New Camera Sensor Filter Allows Twice As Much Light
bugnuts writes "Nearly all modern DSLRs use a Bayer filter to determine colors, which filters red, two greens, and a blue for each block of 4 pixels. As a result of the filtering, the pixels don't receive all the light and the pixel values must be multiplied by predetermined values (which also multiplies the noise) to normalize the differences. Panasonic developed a novel method of 'filtering' which splits the light so the photons are not absorbed, but redirected to the appropriate pixel. As a result, about twice the light reaches the sensor and almost no light is lost. Instead of RGGB, each block of 4 pixels receives Cyan, White + Red, White + Blue, and Yellow, and the RGB values can be interpolated."
"We've developed a completely new analysis method, called Babinet-BPM. Compared with the usual FDTD method, the computation speed is 325 times higher, but it only consumes 1/16 of the memory. This is the result of a three-hour calculation by the FDTD method. We achieved the same result in just 36.9 seconds."
What I don't get is calling the FDTD (finite difference time domain) analysis as the "usual" method. It is the usual method in fluid mechanics. But in computational electromagnetics finite element methods have been in use for a long time, and they beat FDTD methods hollow. The basic problem in FDTD method is that, to get more accurate results you need a finer grids. But finer grids also force you to use finer time steps. Thus if you halve the grid spacing, the computational load goes up by a factor of 16. It is known as the tyranny of the CFL condition. The finite element method in frequency domain does not have this limitation and it scales as O(N^1.5) or so. (FDTD scales by O(N^4)). It is still a beast to solve, rank deficient matrix, low condition numbers, needs a full L-U decomposition, but still, FEM wins over FDTD because of the better scaling.
The technique mentioned here seems to be a variant of boundary integral method, usually used in open domains, and multiwavelength long solution domains. I wonder if FEM can crack this problem.
sed -e 's/Chuck Norris/Rajnikant/g' joke > fact
"You ALWAYS need antialiasing when you discretize."
That's my motto!
This space available.
Interesting comments from both, but I believe you both missed the point. The real question is, which one of these methods, FDTD or FEM-FD, will allow optimal reprocessing in the frequency domain that makes my dinner look prettier with an Instagram vintage filter?
Your eyes actually aren't sensitive to red, green, and blue. Here are the spectral sensitivities of the red, green, and blue cones in your eye. The red cones are actually most sensitive to orange, green most sensitive to yellow-green, and blue most sensitive to green-blue. There's also a wide range of colors that each type of cone is sensitive to, not a single frequency. When your brain decodes this into color, it uses the combined signal it's getting from all three types of cones to figure out which color you're seeing. e.g. Green isn't just the stimulation of your green-yellow cones. It's that plus the low stimulation of your orange cones and blue-green cones in the correct ratio.

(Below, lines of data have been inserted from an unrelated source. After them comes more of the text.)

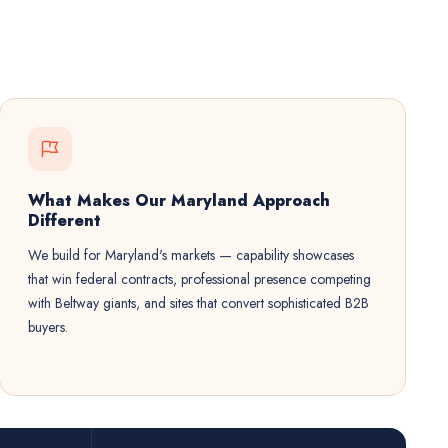
What Makes Our Maryland Approach
Different
We build for Maryland's markets — capability showcases
that win federal contracts, professional presence competing
with Beltway giants, and sites that convert sophisticated B2B
buyers.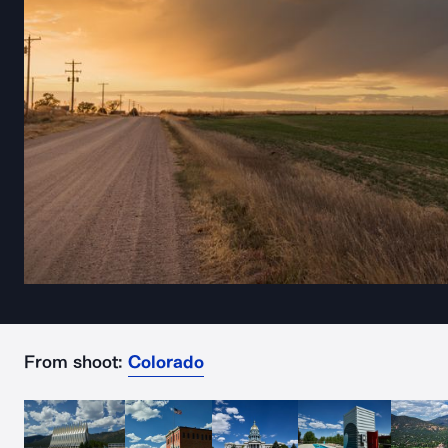
From shoot:
Colorado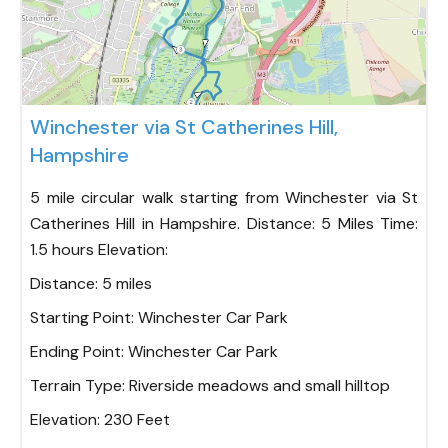
Fav
Winchester via St Catherines Hill,
Hampshire
5 mile circular walk starting from Winchester via St
Catherines Hill in Hampshire. Distance: 5 Miles Time:
1.5 hours Elevation:
Distance:
5 miles
Starting Point:
Winchester Car Park
Ending Point:
Winchester Car Park
Terrain Type:
Riverside meadows and small hilltop
Elevation:
230 Feet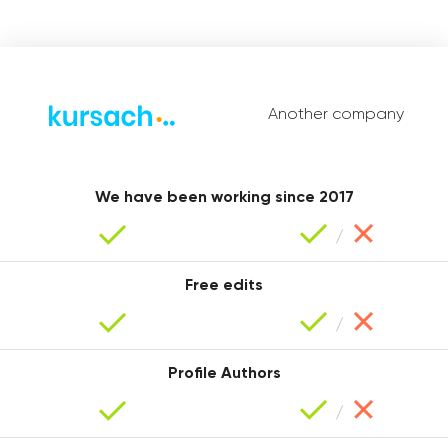
Another company
Christina
We have been working since 2017
Free edits
Profile Authors
Maria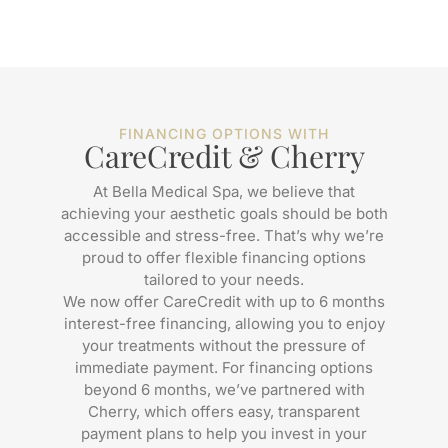
FINANCING OPTIONS WITH
CareCredit & Cherry
At Bella Medical Spa, we believe that
achieving your aesthetic goals should be both
accessible and stress-free. That’s why we’re
proud to offer flexible financing options
tailored to your needs.
We now offer CareCredit with up to 6 months
interest-free financing, allowing you to enjoy
your treatments without the pressure of
immediate payment. For financing options
beyond 6 months, we’ve partnered with
Cherry, which offers easy, transparent
payment plans to help you invest in your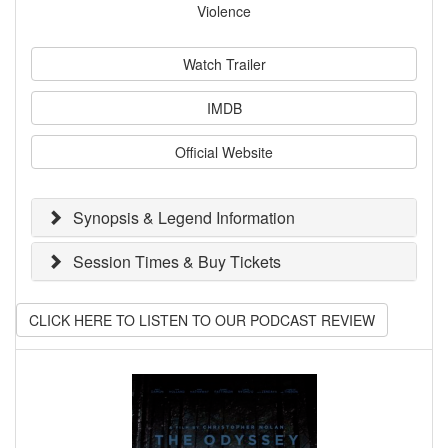
Violence
Watch Trailer
IMDB
Official Website
Synopsis & Legend Information
Session Times & Buy Tickets
CLICK HERE TO LISTEN TO OUR PODCAST REVIEW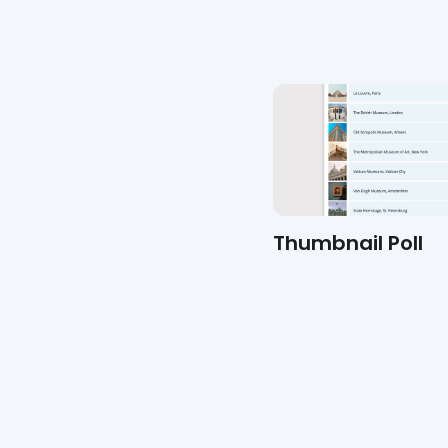
Personality Quiz
Thumbnail Poll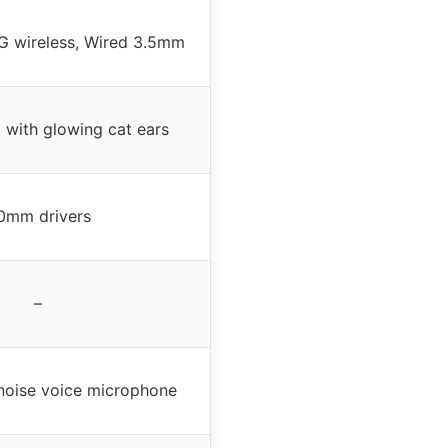
4G wireless, Wired 3.5mm
 with glowing cat ears
0mm drivers
–
-noise voice microphone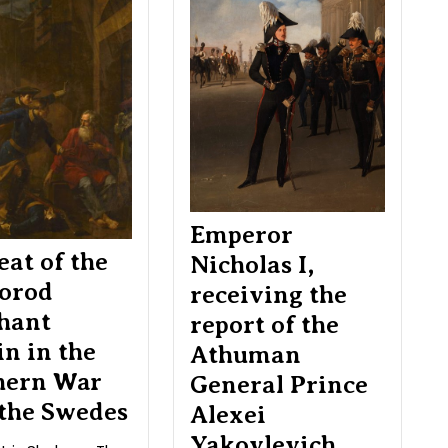
feat
Nicholas
of
I,
the
receivin
Novgorod
the
merchant
report
Igolkin
of
in
the
the
Athuma
Northern
General
War
Prince
with
Alexei
Emperor
the
Yakovlev
eat of the
Nicholas I,
Swedes
Lobanov
orod
receiving the
Rostovs
hant
report of the
in in the
Athuman
hern War
General Prince
 the Swedes
Alexei
Yakovlevich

RGB being the holy trinity of color is a display phenomenon, not a sensing one. In order to be able to stimulate the entire range of colors you can perceive, it's easiest if you pick three colors which stimulate the orange cones most and the other two least (red), the green-blue cones most and the others least (blue), and the green-yellow cones most but the other two least (green). (I won't get into purple/violet - that's a long story which you can probably guess if you look at the left end of the orange cones' response curve.) You could actually pick 3 different colors as your primaries, e.g. orange, yellow, and blue. They'd just be more limited in the range of colors you can reproduce because their inability to stimulate the three types of comes semi-independently. Even if you pick non-optimal colors, it's possible to replicate the full range if you add a 4th or 5th display primary. It's just more complex and usually not economical (Panasonic I think made a TV with extra yellow primary to help bolster that portion of the spectrum).
But like your eyes, for the purposes of recording colors, you don't have to actually record red, green, and blue. You can replicate the same frequency response spectrum using photoreceptors sensitive to any 3 different colors. All that matters is that their range of sensitivity covers the full visible spectrum, and their combined response curves allow you to uniquely distinguish any single frequency of light within that range. It may involve a lot of math, but hey computational power is cheap nowadays.

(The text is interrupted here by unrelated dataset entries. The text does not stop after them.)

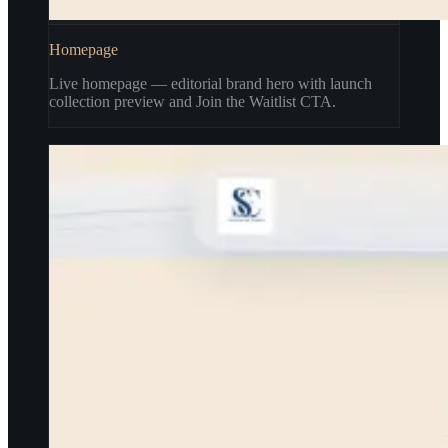
Homepage
Live homepage — editorial brand hero with launch
collection preview and Join the Waitlist CTA.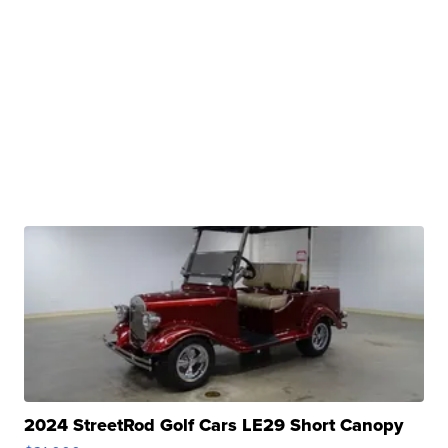
2024 StreetRod Golf Cars LE29 Short Canopy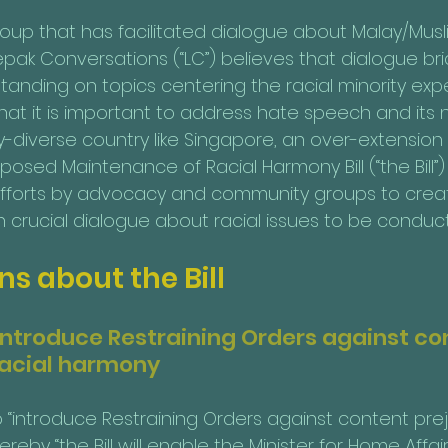
up that has facilitated dialogue about Malay/Musli
Lepak Conversations (“LC”) believes that dialogue br
anding on topics centering the racial minority expe
t it is important to address hate speech and its 
ly-diverse country like Singapore, an over-extensio
osed Maintenance of Racial Harmony Bill (“the Bill”) w
l efforts by advocacy and community groups to cre
h crucial dialogue about racial issues to be conduc
s about the Bill
 introduce Restraining Orders against co
 racial harmony
 “introduce Restraining Orders against content preju
reby “the Bill will enable the Minister for Home Affai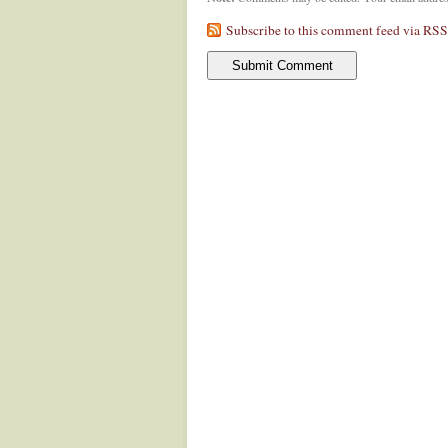
Subscribe to this comment feed via RSS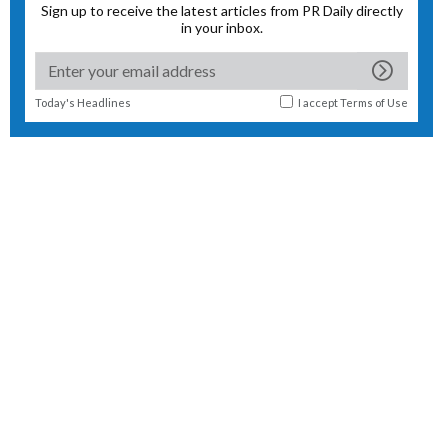
Sign up to receive the latest articles from PR Daily directly
in your inbox.
Today's Headlines
I accept
Terms of Use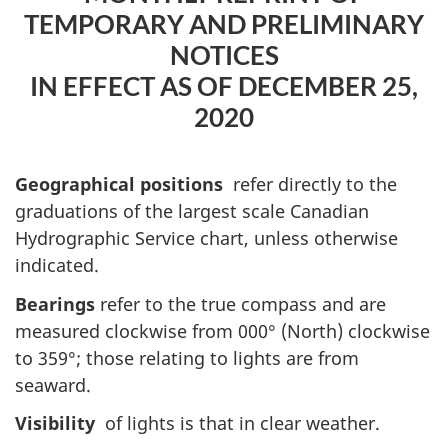
TEMPORARY AND PRELIMINARY
NOTICES
IN EFFECT AS OF DECEMBER 25,
2020
Geographical positions
refer directly to the
graduations of the largest scale Canadian
Hydrographic Service chart, unless otherwise
indicated.
Bearings
refer to the true compass and are
measured clockwise from 000° (North) clockwise
to 359°; those relating to lights are from
seaward.
Visibility
of lights is that in clear weather.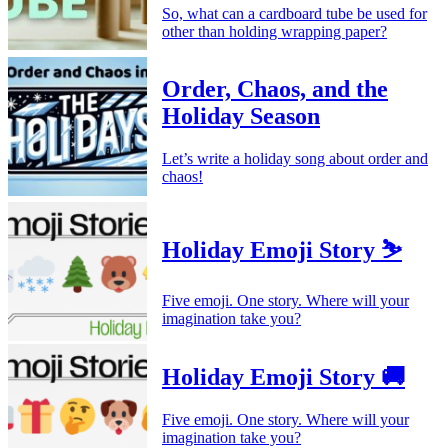
So, what can a cardboard tube be used for
other than holding wrapping paper?
Order, Chaos, and the
Holiday Season
Let’s write a holiday song about order and
chaos!
Holiday Emoji Story ⛷️
Five emoji. One story. Where will your
imagination take you?
Holiday Emoji Story 🚚
Five emoji. One story. Where will your
imagination take you?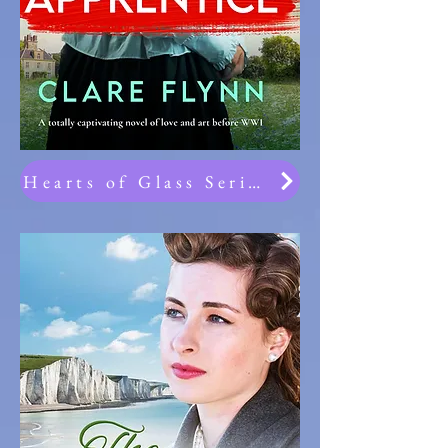
Hearts of Glass Series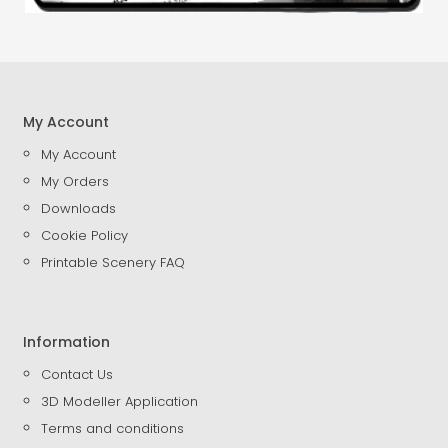
My Account
My Account
My Orders
Downloads
Cookie Policy
Printable Scenery FAQ
Information
Contact Us
3D Modeller Application
Terms and conditions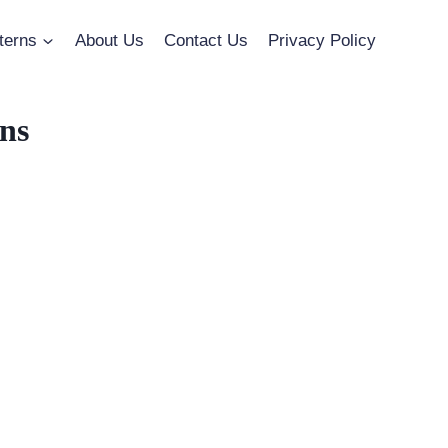
terns
About Us
Contact Us
Privacy Policy
ns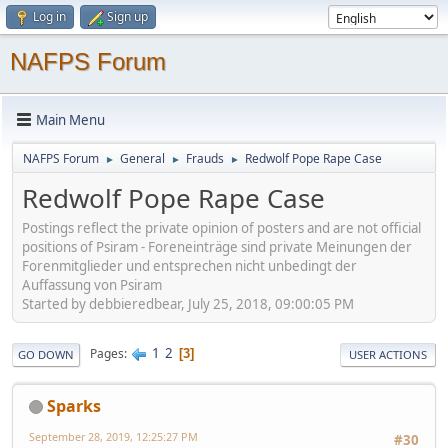
Log in
Sign up
NAFPS Forum
Main Menu
NAFPS Forum
General
Frauds
Redwolf Pope Rape Case
►
►
►
Redwolf Pope Rape Case
Postings reflect the private opinion of posters and are not official
positions of Psiram - Foreneinträge sind private Meinungen der
Forenmitglieder und entsprechen nicht unbedingt der
Auffassung von Psiram
Started by debbieredbear, July 25, 2018, 09:00:05 PM
1
2
Pages
3
GO DOWN
USER ACTIONS
Sparks
September 28, 2019, 12:25:27 PM
#30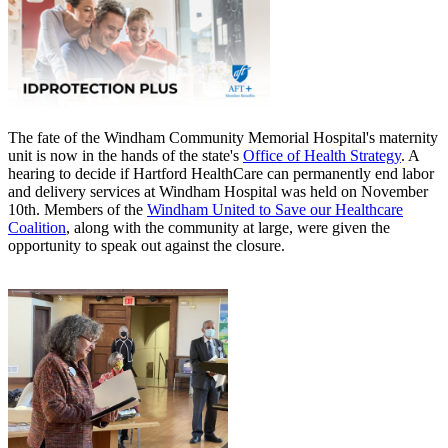
The fate of the Windham Community Memorial Hospital's maternity
unit is now in the hands of the state's
Office of Health Strategy
. A
hearing to decide if Hartford HealthCare can permanently end labor
and delivery services at Windham Hospital was held on November
10th. Members of the
Windham United to Save our Healthcare
Coalition
, along with the community at large, were given the
opportunity to speak out against the closure.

It's also worth noting that real-world objects don't give off a single frequency of light. They give off a wide spectrum, which your eyes combine into the 3 signal strengths from the 3 types of cones. This is part of the reason why some objects can appear to shift relative colors as you put them under different lighting. A blue quilt with orange patches can appear to be a blue quilt with red patches under lighting with a stronger red component. The "orange" patches are actually reflecting both orange and red light. So the actual color you see is the frequency spectrum of the light source, times the frequency emission response (color reflection spectrum) of the object, convolved with the frequency response of the cones in your eyes. And when you display a picture of that object, your monitor is simply doing its best using three narrow-band frequencies to stimulate your cones in the same ratio as they were with the wide-band color of the object. So a photo can never truly replicate the appearance of an object; it can only replicate its appearance under a specific lighting condition.